Considered an epic upset in the most Liberal state, Brown defeated Democratic candidate and Massachusetts Attorney General, Martha Coakley, 53% to 46% . The upset was particularly embarrassing to the White House after Obama had personally traveled to Boston to try to ‘save’ the once favored Coakley. The loss was also devastating to the Liberals in support of healthcare overhaul, who feared another vote for the GOP would halt passage in the Senate.

Brown’s win was just the first of a GOP landslide when gubernatorial, senate and congressional candidates swept their Democratic opponents in the 2010 November elections. Since taking office, however, Senator Brown has been accused of flip-flopping, and caucusing with the Democrats instead of Republicans on important issues such as Don’t Ask Don’t Tell.

In his new book “Against All Odds,” Senator Brown gives the reader an in-depth behind the scenes of the man who shook Massachusetts to the core, from his shameful and hidden childhood to his rise to the United States Senate. And Sean presses him on the issues the people want to know the most such as his thoughts on Obama, the direction of the country, healthcare and his future aspirations.

Listen to Sean’s Radio Interview {HERE}

Watch Senator Brown on ‘Hannity’ {HERE}

This is a rush transcript from "Hannity," February 21, 2011. This copy may not be in its final form and may be updated.

SEAN HANNITY, HOST: Massachusetts Senator Scott Brown burst on to the political scene back in 2010 when he was unexpectedly elected to fill the seat of the late Senator Ted Kennedy. And now in a brand-new book, he details his life struggles and how they have helped shape him into the person that he is today.

And joining me now is the man himself. His book, "Against All Odds: My Life of Hardship, Fast Breaks, and Second Chances" is now in stores.

Senator, how are you? Welcome back to the program, I appreciate you being here.

SEN. SCOTT BROWN, R-MASS.: Great, Sean. Good to be on again. Thank you.

HANNITY: I read this book. I got to tell you, you grew up poor, broken family. I mean, really broken family. You talked about, "I remember the days when the largest thing we had in our refrigerator were milk and blocks of yellow government-issued cheese."

BROWN: Yes. Good old days.

HANNITY: Not exactly, right? Pretty tough.

BROWN: It was tough. But, you know, throughout all that, the one thing that my mom did instill on us is hard work. She usually had two or three jobs. And she was just battling to, not only battling, literally sometimes with her husbands, but also, you know, battling to keep a roof over our heads. And that really was conveyed to me.

HANNITY: And you even stole food, because you were hungry.

BROWN: Yes.

HANNITY: And you got busted when you were 14-years-old.

BROWN: Yes. I stole food. I was playing basketball and running around and was growing leaps and bounds at that point at a young age. I think at 12, I was 5'11, I would just grow, grow, grow like a sprout. And, yes, I was always hungry.

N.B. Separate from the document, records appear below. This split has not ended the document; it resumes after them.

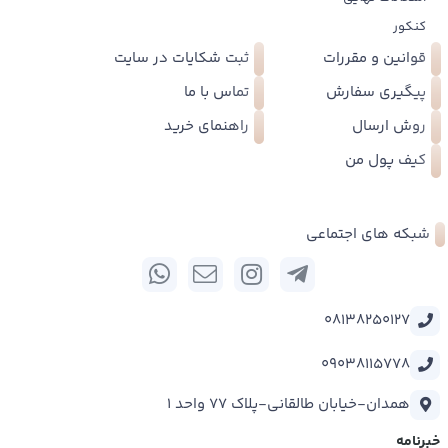
کنکور
قوانین و مقررات
ثبت شکایات در سایت
پیگیری سفارش
تماس با ما
روش ارسال
راهنمای خرید
کیف پول من
شبکه های اجتماعی
08138250127
09038115778
همدان-خیابان طالقانی-پلاک 77 واحد 1
خبرنامه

HANNITY: Well, I will get to that in a second, how basketball and a coach and a social studies teacher really saved your life. You, and this got a lot of news -- you revealed in the book that you were sexually abused by a 13-year-old kid when were you seven.

BROWN: Right.

HANNITY: And when you were 14 and went away to a Christian camp, of all places.

BROWN: I was 10 actually.

HANNITY: You were 10 at that point, OK. And in the first case, you took a rock and hit the kid in the head.

BROWN: Yes.

HANNITY: How -- first of all, when you're writing this book and you're going through all of this, you know, it had to be tough to remember it all. I'm sure you tried to forget it. And why did you think it was important to put in the book?

BROWN: You don't forget at all. You don't forget. So no, it wasn't hard to recall.

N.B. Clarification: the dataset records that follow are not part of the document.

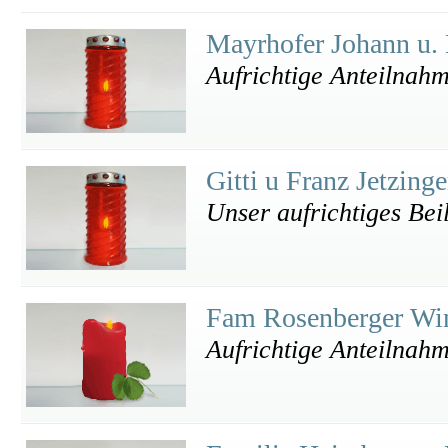
Mayrhofer Johann u. 
Aufrichtige Anteilnah
Gitti u Franz Jetzinge
Unser aufrichtiges Bei
Fam Rosenberger Wi
Aufrichtige Anteilnah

HANNITY: I didn't mean it that way.

BROWN: What was difficult was obviously was bringing it public and talking about it. My family, my mom didn't know, my dad -- my wife had a sense that something was going on, just little things I did with the girls. "Hey girls, stranger danger, you know, you go to a camp and if anyone is touching you a little weird, just be aware, make sure you tell mom or dad. We won't be mad, you know, don't be embarrassed." Little things like that. So, after she read the book, she is like, oh, OK, I get it. It's allowed us to really talk things through, the same with my mom and dad. And my daughter Ayla just read it, she said, dad, I get it now, I understand why you are so protective.

HANNITY: One of your daughters, by the way, was on "American Idol," she has done very well for herself.

BROWN: Right.

HANNITY: What -- as all of this was going on in your life you had some people when you finally got to 8th grade that really, because you had, how many men came into your life through your mother -- a lot?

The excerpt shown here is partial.